Top of Material provided
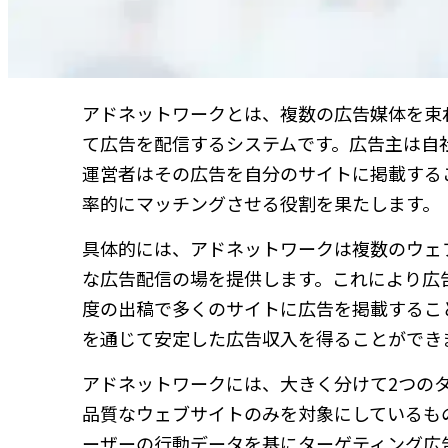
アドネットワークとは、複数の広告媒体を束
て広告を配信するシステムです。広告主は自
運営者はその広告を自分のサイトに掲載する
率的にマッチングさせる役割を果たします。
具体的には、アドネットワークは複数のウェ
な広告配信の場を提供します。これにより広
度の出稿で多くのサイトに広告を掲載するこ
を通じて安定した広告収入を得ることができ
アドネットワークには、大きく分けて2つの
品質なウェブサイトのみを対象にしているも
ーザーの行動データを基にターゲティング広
Bottom of Material provided
Top of Material provided
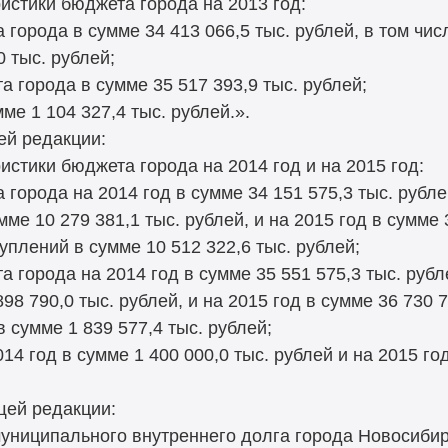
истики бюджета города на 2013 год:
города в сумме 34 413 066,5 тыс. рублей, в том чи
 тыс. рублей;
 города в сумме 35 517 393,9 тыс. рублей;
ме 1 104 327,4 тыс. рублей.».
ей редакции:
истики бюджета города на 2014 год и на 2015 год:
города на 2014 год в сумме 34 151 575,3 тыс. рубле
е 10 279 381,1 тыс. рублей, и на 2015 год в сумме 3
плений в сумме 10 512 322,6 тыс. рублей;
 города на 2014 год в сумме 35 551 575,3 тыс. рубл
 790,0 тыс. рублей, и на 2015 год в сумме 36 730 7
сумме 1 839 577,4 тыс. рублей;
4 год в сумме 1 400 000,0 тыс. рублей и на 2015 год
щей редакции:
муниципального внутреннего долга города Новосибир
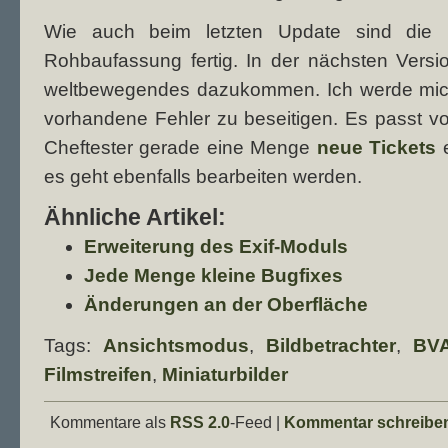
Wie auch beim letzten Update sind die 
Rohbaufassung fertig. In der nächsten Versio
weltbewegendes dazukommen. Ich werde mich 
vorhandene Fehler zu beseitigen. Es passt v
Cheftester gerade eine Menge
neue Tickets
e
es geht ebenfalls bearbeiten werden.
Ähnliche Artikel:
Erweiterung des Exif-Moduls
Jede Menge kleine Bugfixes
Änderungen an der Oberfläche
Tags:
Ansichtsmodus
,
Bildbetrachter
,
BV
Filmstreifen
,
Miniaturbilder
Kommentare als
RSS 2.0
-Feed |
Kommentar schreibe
Bottom of Material provided
Top of Material provided
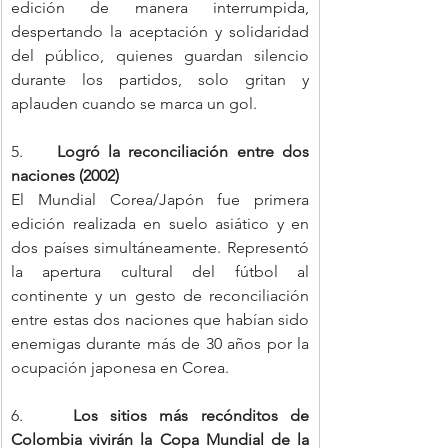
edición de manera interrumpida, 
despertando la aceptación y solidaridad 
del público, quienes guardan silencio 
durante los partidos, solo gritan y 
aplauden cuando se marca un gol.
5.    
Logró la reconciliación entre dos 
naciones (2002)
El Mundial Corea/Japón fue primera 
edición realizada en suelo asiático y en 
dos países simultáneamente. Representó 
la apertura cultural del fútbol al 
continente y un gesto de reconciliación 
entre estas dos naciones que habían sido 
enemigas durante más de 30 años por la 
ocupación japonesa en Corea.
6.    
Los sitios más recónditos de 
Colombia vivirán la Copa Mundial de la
Bottom of Material provided
Task to complete
Copy out the lines above exactly, beginning at the one that contains "weltbewegendes dazukommen. Ich werde mich" and ending at the one that contains "Kommentar schreibe".

Exercise output
weltbewegendes dazukommen. Ich werde mich 
vorhandene Fehler zu beseitigen. Es passt v
Cheftester gerade eine Menge
neue Tickets
e
es geht ebenfalls bearbeiten werden.
Ähnliche Artikel:
Erweiterung des Exif-Moduls
Jede Menge kleine Bugfixes
Änderungen an der Oberfläche
Tags:
Ansichtsmodus
,
Bildbetrachter
,
BV
Filmstreifen
,
Miniaturbilder
Kommentare als
RSS 2.0
-Feed |
Kommentar schreibe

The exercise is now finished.